§ Work instructions:
Every line in the listing below from the one with "Próximo artigo: Distritos" through the one with "- Roberto Livianu" is to be reproduced exactly, both ends included; leave out the rest.

§ Material for the task:
==========

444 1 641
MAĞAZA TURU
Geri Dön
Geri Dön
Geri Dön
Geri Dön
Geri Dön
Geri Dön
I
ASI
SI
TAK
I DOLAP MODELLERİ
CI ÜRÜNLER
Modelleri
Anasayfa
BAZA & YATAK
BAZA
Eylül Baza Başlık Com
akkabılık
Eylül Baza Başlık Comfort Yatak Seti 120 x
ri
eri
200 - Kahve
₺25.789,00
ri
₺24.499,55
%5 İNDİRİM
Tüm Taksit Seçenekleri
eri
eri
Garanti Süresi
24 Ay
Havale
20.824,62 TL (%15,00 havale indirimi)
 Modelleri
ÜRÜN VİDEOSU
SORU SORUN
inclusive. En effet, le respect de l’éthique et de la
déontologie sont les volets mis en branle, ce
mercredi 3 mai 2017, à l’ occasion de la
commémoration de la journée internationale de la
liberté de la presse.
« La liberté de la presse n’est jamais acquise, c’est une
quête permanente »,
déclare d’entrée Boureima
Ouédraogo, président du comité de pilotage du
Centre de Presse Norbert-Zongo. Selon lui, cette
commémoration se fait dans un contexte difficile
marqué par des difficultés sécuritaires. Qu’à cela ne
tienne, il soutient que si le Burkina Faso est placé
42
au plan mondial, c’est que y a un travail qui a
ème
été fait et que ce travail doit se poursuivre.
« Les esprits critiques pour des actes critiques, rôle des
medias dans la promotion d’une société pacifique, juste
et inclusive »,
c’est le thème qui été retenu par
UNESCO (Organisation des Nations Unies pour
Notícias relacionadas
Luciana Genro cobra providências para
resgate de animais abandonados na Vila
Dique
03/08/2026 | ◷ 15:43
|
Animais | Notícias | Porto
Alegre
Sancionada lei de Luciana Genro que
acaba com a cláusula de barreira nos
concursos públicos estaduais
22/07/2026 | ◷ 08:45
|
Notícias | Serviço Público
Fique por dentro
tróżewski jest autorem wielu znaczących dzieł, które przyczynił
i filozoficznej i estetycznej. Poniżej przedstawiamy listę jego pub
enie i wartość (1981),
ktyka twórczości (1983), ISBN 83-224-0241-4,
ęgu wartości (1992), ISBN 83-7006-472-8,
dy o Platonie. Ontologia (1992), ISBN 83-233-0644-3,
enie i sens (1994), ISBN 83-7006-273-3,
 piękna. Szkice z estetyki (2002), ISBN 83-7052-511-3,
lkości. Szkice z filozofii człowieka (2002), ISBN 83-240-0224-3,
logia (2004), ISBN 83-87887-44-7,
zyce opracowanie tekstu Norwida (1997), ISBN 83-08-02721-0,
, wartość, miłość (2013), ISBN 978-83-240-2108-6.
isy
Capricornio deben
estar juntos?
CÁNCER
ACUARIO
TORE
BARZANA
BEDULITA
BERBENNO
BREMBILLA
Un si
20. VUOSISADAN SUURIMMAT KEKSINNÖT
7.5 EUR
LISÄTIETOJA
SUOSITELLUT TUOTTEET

==========

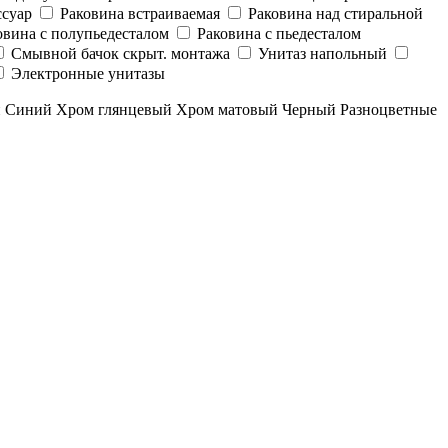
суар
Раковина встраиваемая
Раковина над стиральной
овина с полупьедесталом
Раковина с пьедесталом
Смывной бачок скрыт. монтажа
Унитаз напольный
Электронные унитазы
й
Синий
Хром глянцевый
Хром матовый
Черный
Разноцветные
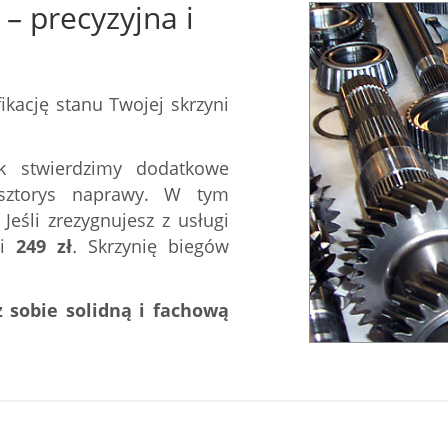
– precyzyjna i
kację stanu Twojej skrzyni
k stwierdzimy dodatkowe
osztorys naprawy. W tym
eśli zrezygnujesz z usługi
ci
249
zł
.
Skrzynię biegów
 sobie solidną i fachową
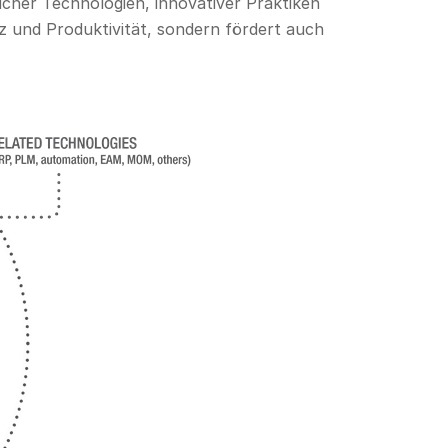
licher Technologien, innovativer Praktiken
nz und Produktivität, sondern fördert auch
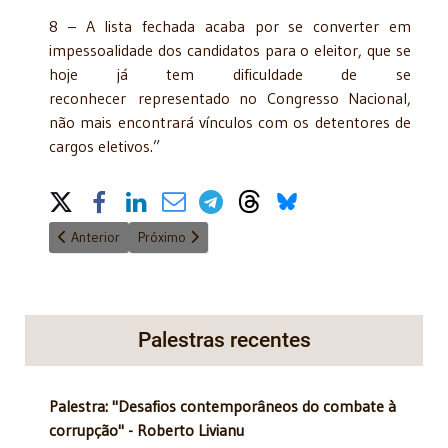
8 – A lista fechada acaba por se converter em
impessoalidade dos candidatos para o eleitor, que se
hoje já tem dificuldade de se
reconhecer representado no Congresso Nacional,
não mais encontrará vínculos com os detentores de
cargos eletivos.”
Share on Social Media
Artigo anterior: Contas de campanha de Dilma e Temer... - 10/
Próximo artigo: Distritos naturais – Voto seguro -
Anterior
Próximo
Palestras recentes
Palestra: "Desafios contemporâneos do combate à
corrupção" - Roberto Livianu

==========

§ Answer to the exercise:
Próximo artigo: Distritos naturais – Voto seguro -
Anterior
Próximo
Palestras recentes
Palestra: "Desafios contemporâneos do combate à
corrupção" - Roberto Livianu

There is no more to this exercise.